Am Nachmittag untersuchen wir, immer in respektvoller Entfernung von den beiden Kratern, die sich von Zeit zu Zeit bemerkbar machen, die Gesteine des Gipfels. Zu unserem Erstaunen finden wir in der Asche wundervolle, ideal gewachsene Augitkristalle. Mit vollgestopften Taschen kehren wir zum Gipfel zurück und warten die Nacht ab. Doch der Stromboli macht sich kostbar mit seinen vielgerühmten Nachteruptionen. Lange sitzen wir, erst fröhlich singend, dann kläglich schlotternd auf dem Aschenkamm des Gipfels. Die Wolke, die dauernd über dem Krater schwebt, leuchtet hie und da hell auf. Aber die Lava dringt nicht mehr bis an die Oberfläche. Bevor wir uns in die Schlaf löcher verkriechen, schickt uns der obere Krater doch noch einen Gutenachtgruss. Wieder ertönt das bekannte Krachen, unaufhaltsam schiesst dann der höllische Springbrunnen empor, kerzengerade steigen die glühenden Lavafetzen durch den wild gewordenen Dampf in die Höhe. Niemals haben wir ein grösseres Naturschauspiel gesehen. Dann sinkt alles zusammen, Glut und Getöse ziehen sich in die Erde zurück. Die ausgeschleuderten Fetzen verglimmen allmählich, und über der « Bocca » schwebt nur noch die rötliche Wolke.

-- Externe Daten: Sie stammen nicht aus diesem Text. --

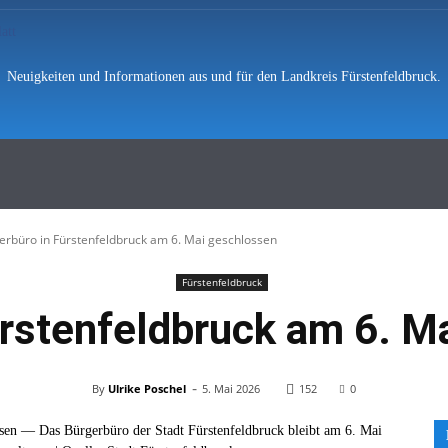
Neuigkeiten und Informationen aus und für den Landkreis Fürstenfeldbruck.
hten
Polizei
Vermischtes
Feuerwe
erbüro in Fürstenfeldbruck am 6. Mai geschlossen
Fürstenfeldbruck
ürstenfeldbruck am 6. M
-
By
Ulrike Poschel
5. Mai 2026
152
0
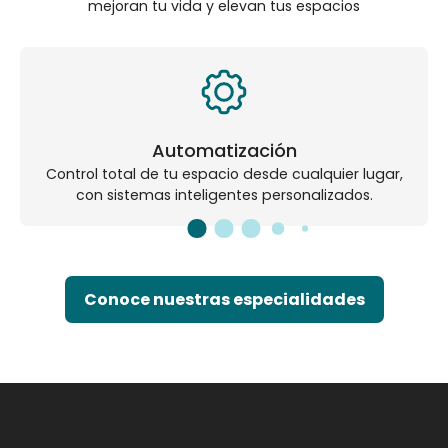
mejoran tu vida y elevan tus espacios
Automatización
Control total de tu espacio desde cualquier lugar,
con sistemas inteligentes personalizados.
Conoce nuestras especialidades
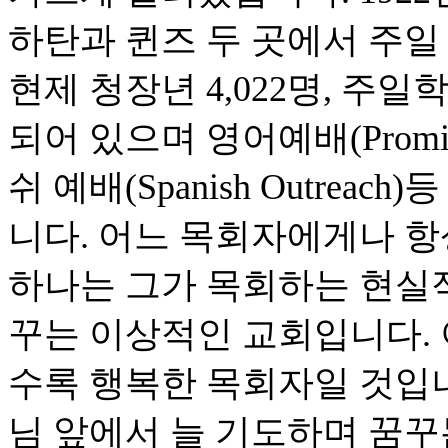
하탄과 퀸즈 두 곳에서 주일 
현제 청장년 4,022명, 주일
되어 있으며 영어예배(Promise in
쉬 예배(Spanish Outre
니다. 어느 목회자에게나 항
하나는 그가 목회하는 현실적
꾸는 이상적인 교회입니다. 
수록 행복한 목회자일 것입니
님 앞에서 늘 기도하며 꿈꾸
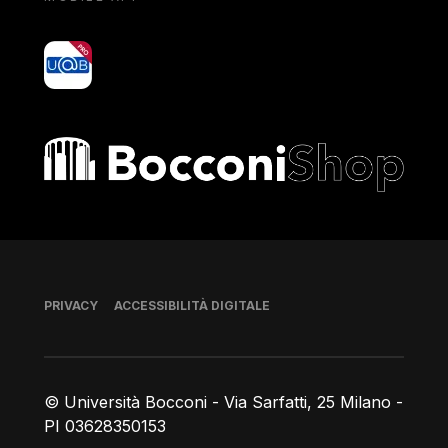
yoU@B
Bocconi shop
Piè di pagina
PRIVACY
ACCESSIBILITÀ DIGITALE
© Università Bocconi - Via Sarfatti, 25 Milano -
PI 03628350153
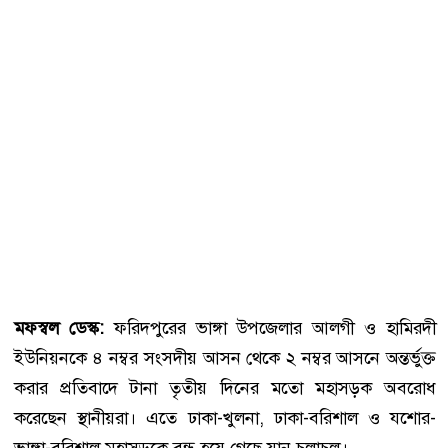
মফস্বল ডেস্ক:
ফরিদপুরের ভাঙ্গা উপজেলার আলগী ও হামিরদী
ইউনিয়নকে ৪ নম্বর সংসদীয় আসন থেকে ২ নম্বর আসনে অন্তর্ভুক্ত
করার প্রতিবাদে টানা তৃতীয় দিনের মতো মহাসড়ক অবরোধ
করেছেন স্থানীয়রা। এতে ঢাকা-খুলনা, ঢাকা-বরিশাল ও যশোর-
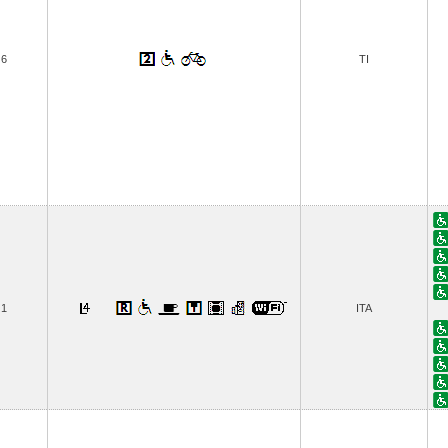
6
TI
1
ITA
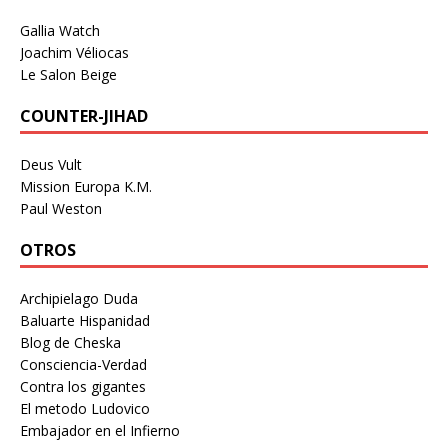
Gallia Watch
Joachim Véliocas
Le Salon Beige
COUNTER-JIHAD
Deus Vult
Mission Europa K.M.
Paul Weston
OTROS
Archipielago Duda
Baluarte Hispanidad
Blog de Cheska
Consciencia-Verdad
Contra los gigantes
El metodo Ludovico
Embajador en el Infierno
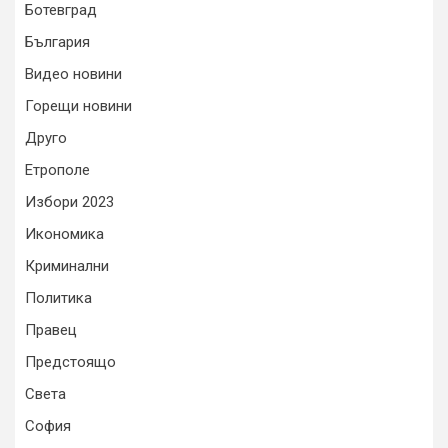
Ботевград
България
Видео новини
Горещи новини
Друго
Етрополе
Избори 2023
Икономика
Криминални
Политика
Правец
Предстоящо
Света
София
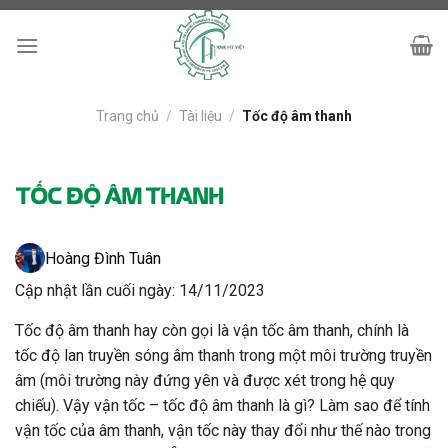
Skip
to
content
Trang chủ
/
Tài liệu
/
Tốc độ âm thanh
TỐC ĐỘ ÂM THANH
Hoàng Đình Tuân
Cập nhật lần cuối ngày: 14/11/2023
Tốc độ âm thanh hay còn gọi là vận tốc âm thanh, chính là
tốc độ lan truyền sóng âm thanh trong một môi trường truyền
âm (môi trường này đứng yên và được xét trong hệ quy
chiếu). Vậy vận tốc – tốc độ âm thanh là gì? Làm sao để tính
vận tốc của âm thanh, vận tốc này thay đổi như thế nào trong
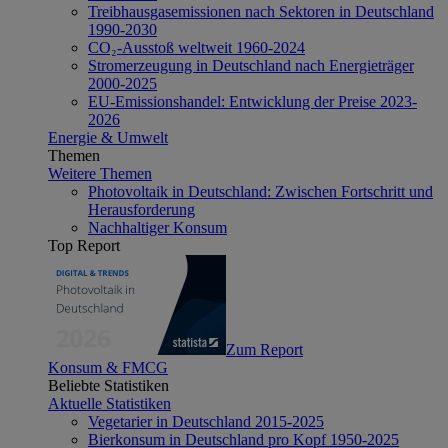
Treibhausgasemissionen nach Sektoren in Deutschland
1990-2030
CO₂-Ausstoß weltweit 1960-2024
Stromerzeugung in Deutschland nach Energieträger
2000-2025
EU-Emissionshandel: Entwicklung der Preise 2023-
2026
Energie & Umwelt
Themen
Weitere Themen
Photovoltaik in Deutschland: Zwischen Fortschritt und
Herausforderung
Nachhaltiger Konsum
Top Report
Zum Report
Konsum & FMCG
Beliebte Statistiken
Aktuelle Statistiken
Vegetarier in Deutschland 2015-2025
Bierkonsum in Deutschland pro Kopf 1950-2025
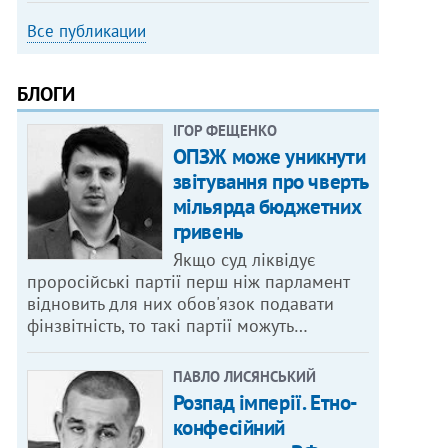
Все публикации
БЛОГИ
ІГОР ФЕЩЕНКО
ОПЗЖ може уникнути
звітування про чверть
мільярда бюджетних
гривень
Якщо суд ліквідує
проросійські партії перш ніж парламент
відновить для них обов'язок подавати
фінзвітність, то такі партії можуть…
ПАВЛО ЛИСЯНСЬКИЙ
Розпад імперії. Етно-
конфесійний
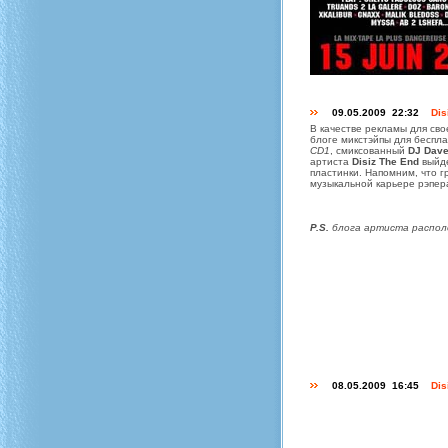
09.05.2009 22:32
Dis
В качестве рекламы для сво
блоге микстэйпы для беспл
CD1
, смиксованный
DJ Dave
артиста
Disiz The End
выйд
пластинки. Напомним, что 
музыкальной карьере рэпер
P.S.
блога артиста распол
08.05.2009 16:45
Dis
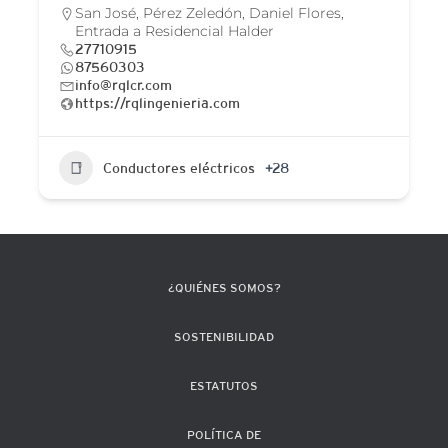
San José, Pérez Zeledón, Daniel Flores,
Entrada a Residencial Halder
27710915
87560303
info@rqlcr.com
https://rqlingenieria.com
Conductores eléctricos
+28
¿QUIÉNES SOMOS?
SOSTENIBILIDAD
ESTATUTOS
POLÍTICA DE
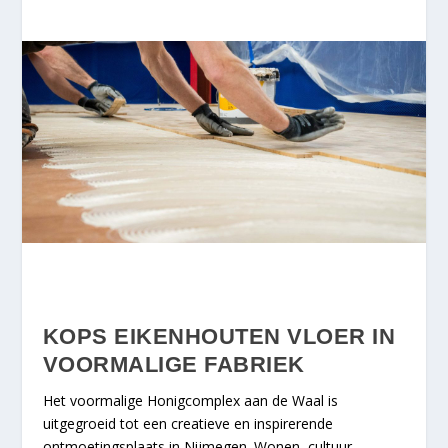
KOPS EIKENHOUTEN VLOER IN
VOORMALIGE FABRIEK
Het voormalige Honigcomplex aan de Waal is
uitgegroeid tot een creatieve en inspirerende
ontmoetingsplaats in Nijmegen. Wonen, cultuur,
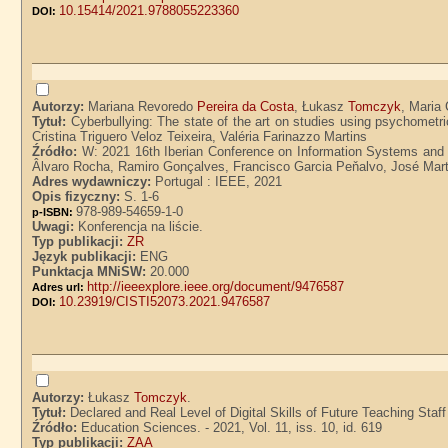
10.15414/2021.9788055223360
DOI:
Autorzy:
Mariana Revoredo
Pereira da Costa
, Łukasz
Tomczyk
, Maria 
Tytuł:
Cyberbullying: The state of the art on studies using psychomet
Cristina Triguero Veloz Teixeira, Valéria Farinazzo Martins
Źródło:
W: 2021 16th Iberian Conference on Information Systems and T
Âlvaro Rocha, Ramiro Gonçalves, Francisco Garcia Peňalvo, José Mart
Adres wydawniczy:
Portugal : IEEE, 2021
Opis fizyczny:
S. 1-6
978-989-54659-1-0
p-ISBN:
Uwagi:
Konferencja na liście.
Typ publikacji:
ZR
Język publikacji:
ENG
Punktacja MNiSW:
20.000
http://ieeexplore.ieee.org/document/9476587
Adres url:
10.23919/CISTI52073.2021.9476587
DOI:
Autorzy:
Łukasz
Tomczyk
.
Tytuł:
Declared and Real Level of Digital Skills of Future Teaching Sta
Źródło:
Education Sciences. - 2021, Vol. 11, iss. 10, id. 619
Typ publikacji:
ZAA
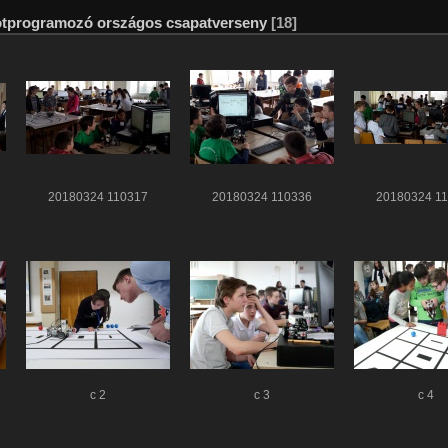
otprogramozó országos csapatverseny
[18]
20180324 110317
20180324 110336
20180324 1
c 2
c 3
c 4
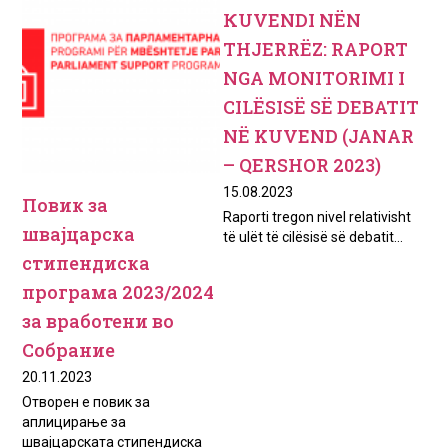
КUVENDI NËN
THJERRËZ: RAPORT
NGA MONITORIMI I
CILËSISË SË DEBATIT
NË KUVEND (JANAR
– QERSHOR 2023)
15.08.2023
Повик за
Raporti tregon nivel relativisht
швајцарска
të ulët të cilësisë së debatit...
стипендиска
програма 2023/2024
за вработени во
Собрание
20.11.2023
Отворен е повик за
аплицирање за
швајцарската стипендиска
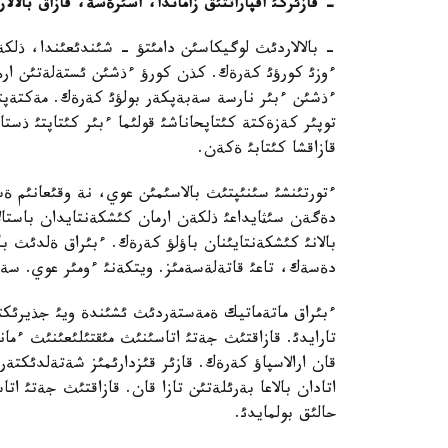
- قازئرگئ اقپاراتتئق زاماندا، اسئرةسة، قازاق بالا
- بالالاردئث لوگيكاسئن دامئتؤ - شئندئعئندا، ذلكةن
ءوزئ كورؤئ كةرةك. كذن كورؤ ءذشئن ئستةلةتئن ار
ءذشئن ءبئر نارسة سةبةپكةر بولؤئ كةرةك. مةكتةپتة 
توپئر كةزةكتة كئتاپحاناشئ قولئما ءبئر كئتاپتئ ذس
قازاقشا كئتابئ ةكةن.
ءتورتئنشئ سئنئپتئث بالاسئمئن عوي، نة وقئعانئم ة
دةگةن سئثايداعئ ذلكةن ارمان كئشكةنتايدان باستالات
بالانئ كئشكةنتايئنان باؤلؤ كةرةك. ءبئراق ةلدئث بار
دةسةك، تاعئ قاتةلةسةمئز. ويتكةنئ ءومئر عوي. سة
ءبئراق ماتةماتيك ةمةستةردئث ئشئندة ويئ جذيرئكتةر
تارايدئ. قازاقتئث جةتئ اتاسئنئث مئقتئلئعئنئث ءمانئ
قان ارالاسپاؤ كةرةك. قازئر قئزدارئمئز شةتةلدئكتة
اتادان بالاعا بةرئلةتئن تازا قان. قازاقتئث جةتئ ا
حالئق بولمايدئ.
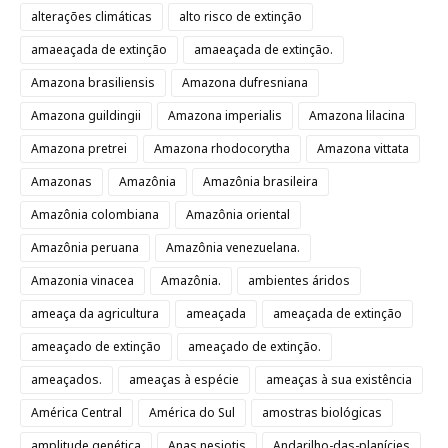
alterações climáticas
alto risco de extinção
amaeaçada de extinção
amaeaçada de extinção.
Amazona brasiliensis
Amazona dufresniana
Amazona guildingii
Amazona imperialis
Amazona lilacina
Amazona pretrei
Amazona rhodocorytha
Amazona vittata
Amazonas
Amazônia
Amazônia brasileira
Amazônia colombiana
Amazônia oriental
Amazônia peruana
Amazônia venezuelana.
Amazonia vinacea
Amazônia.
ambientes áridos
ameaça da agricultura
ameaçada
ameaçada de extinção
ameaçado de extinção
ameaçado de extinção.
ameaçados.
ameaças à espécie
ameaças à sua existência
América Central
América do Sul
amostras biológicas
amplitude genética
Anas nesiotis
Andarilho-das-planícies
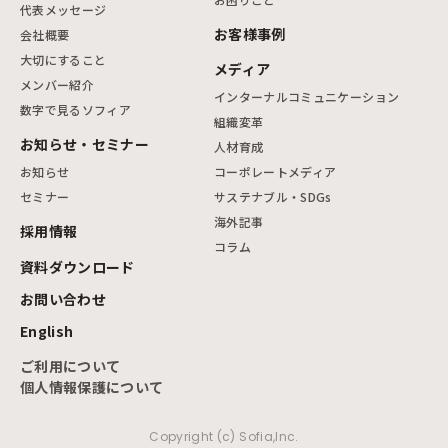
代表メッセージ
お客様事例
会社概要
大切にすること
メディア
メンバー紹介
インターナルコミュニケーション
数字で見るソフィア
組織変革
お知らせ・セミナー
人材育成
お知らせ
コーポレートメディア
セミナー
サステナブル・SDGs
海外記事
採用情報
コラム
資料ダウンロード
お問い合わせ
English
ご利用について
個人情報保護について
Copyright (c) Sofia,Inc.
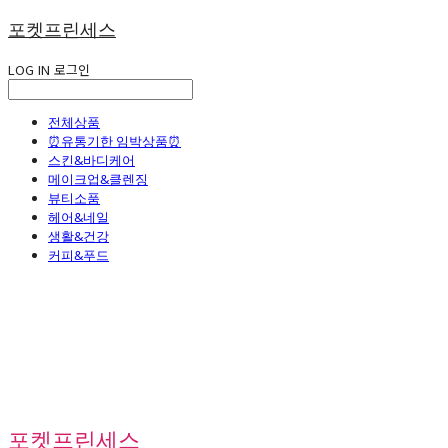
포켓프린세스
LOG IN
로그인
전체상품
⏰유통기한 임박상품⏰
스킨&바디케어
메이크업&클렌징
뷰티소품
헤어&네일
생활&건강
커피&푸드
포켓프린세스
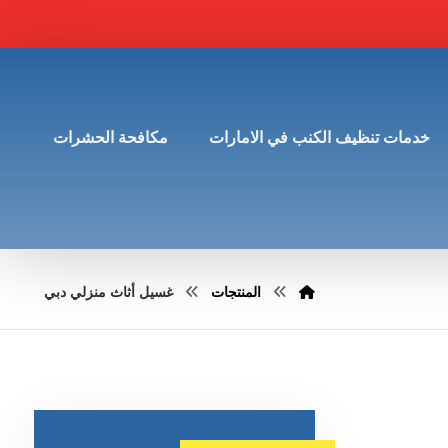
خدمات تنظيف الكنب في الامارات
مكافحة الحشرات
المنتجات
غسيل أثاث منزلي دبي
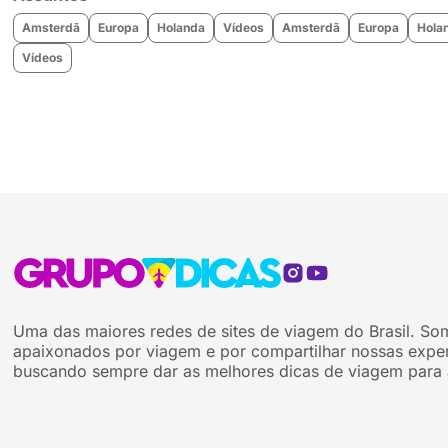
Amsterdã
Europa
Holanda
Vídeos
Amsterdã
Europa
Hola
Vídeos
Uma das maiores redes de sites de viagem do Brasil. So
apaixonados por viagem e por compartilhar nossas exper
buscando sempre dar as melhores dicas de viagem para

Schweigend kriechen wir in die Schlafsäcke. Eine halbe Stunde später weckt uns ein Gewitterregen. Erst suchen wir im 50 m tieferen Atrio Schutz. Die Blitze krachen aber schon verdächtig nahe. Es bleibt nichts anderes übrig: Mit einer lästerlichen Rede auf den Windgott Äolus, der nach den alten Griechen hier oben hausen soll, schnüren wir die Säcke und « schwimmen » eilig durch die Asche abwärts. Das Licht der Kerzenlaternen wirft bizarre Schatten in den stockdicken Nebel. Glücklicherweise ist der Führer seiner Sache sicher, dennein Sturz über das Felsband, das wir heute morgen von unten her bewunderten, wäre nicht sehr angenehm. Als die ersten Ginsterbüsche im Kerzenlicht auftauchen, bleibt die Karawane stehen, froh, die nächtliche Rutschpartie heil und ganz überwunden zu haben. Einzelne Sterne blinken wieder auf, und die Gewitterwolken umhüllen nur noch den Gipfel. Äolus hat uns genarrt.

Der Weg bis zur Locanda ist nun nicht mehr weit. Hie und da zetert ein aufgescheuchter Vogel über den steinigen Weg, und in den regennassen Büschen singen die Grillen. Erst jetzt wird einem richtig bewusst, wie leer und tot es auf der Gipfelhöhe eigentlich war.

Zwei Tage später sehen wir das kleine Eiland mit der Rauchfahne vom Heck unseres Schiffes aus langsam kleiner werden und schliesslich im Meer versinken. Es scheint merkwürdig, dass es Menschen gibt, die noch auf dieser Insel wohnen, obwohl bereits ihre Väter und Urgrossväter durch den Vulkan mehrmals vertrieben und geschädigt wurden. Die Erde ist wohl fruchtbar, aber sie ist auch heiss und gefährlich, und es scheint fast, dass gerade dieses Unheimliche den Menschen immer wieder anziehe.